La cité, la nuit entre deux mondes
C'est ma city, mon immeuble est complètement en haut, à droite. Au loin, en bas, ce qu'on voit, c'est la Grande Bleue et les Iles d'Or (de mon balcon, je vois même le fort de Brégançon et ça m'énerve...)
La nuit dernière, après avoir comaté devant la téloche, échangé les désormais traditionnels textos avec le charmant, je vais me coucher. Le mistral souffle depuis quelques jours, cette nuit, il est spécialement déchainé. Mais ce bruit de frottement.. C'est trop fort, ce n'est pas le bruit des branches de "mon " arbre, le chêne-liège juste en face de la fenêtre de ma chambre. P.... d'Adèle, comme on dit ici quand on est pressé. Je saute du lit, chope au passage un châle, une clope, ma petite lampe, je fonce au balcon de la cuisine.

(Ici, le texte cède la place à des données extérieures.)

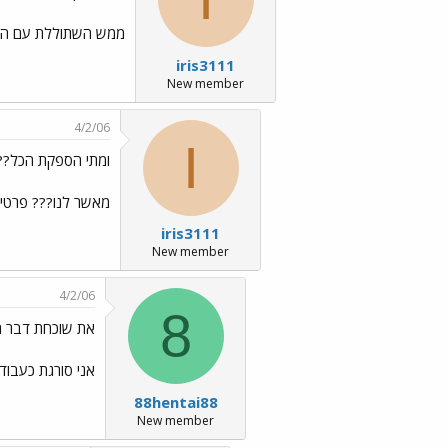
ממש השתוללת עם המסרג
iris3111
New member
4/2/06
I
ומתי הספקת הכל???
מאשר לנו??? פרטי 
iris3111
New member
4/2/06
8
את שוכחת דבר חש
אני סורגת כעבודה
88hentai88
New member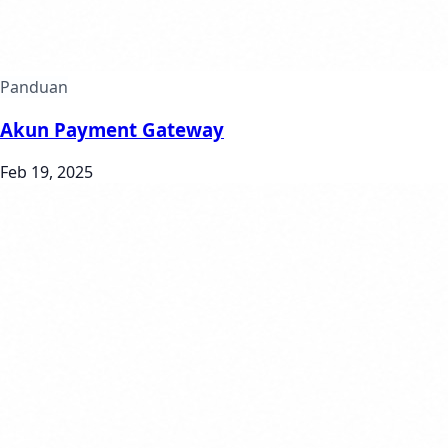
Panduan
Akun Payment Gateway
Feb 19, 2025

Ils sont là, je scrute l'obscurité, 3, non 4 sangliers, 3 gros et un plus petit. J'allume ma lampe, je balaye en face de moi, et tout d'un coup... Je sursaute, une cavalcade là tout près. Un des gros est là, à deux mètres de moi à peine. Pas impressionné par la lumière. Il ne bouge plus, je retiens mon souffle. Je ne sais pas combien de temps on reste là, tous les deux, à se regarder. Moi sur le balcon de ma maison en béton, lui qui a peut-être galopé sur des kilomètres avec sa bande parce que les glands du quartier sont plus abondants, ou plus sucrés. L'impression d'être téléportée, d'avoir un contact avec un être d'une autre planète. Est-ce que ça pense, un sanglier, est-ce qu'il voit que je ne suis pas une ennemie. Je me lance bonsoir.., il ne bronche pas.
Et puis, les autres commencent à remonter vers le haut de la colline en grognant, il fait demi-tour, disparait sous les branches.
Le chat vient se frotter contre moi, un peu inquiet quand même. Des fois que je ne lui préfère une de ces grosses bêtes. Je vais me recoucher, je m'endors en rêvant à des forêts inexplorées, des nuits peuplées de sangliers, de petits ducs, même de lutins.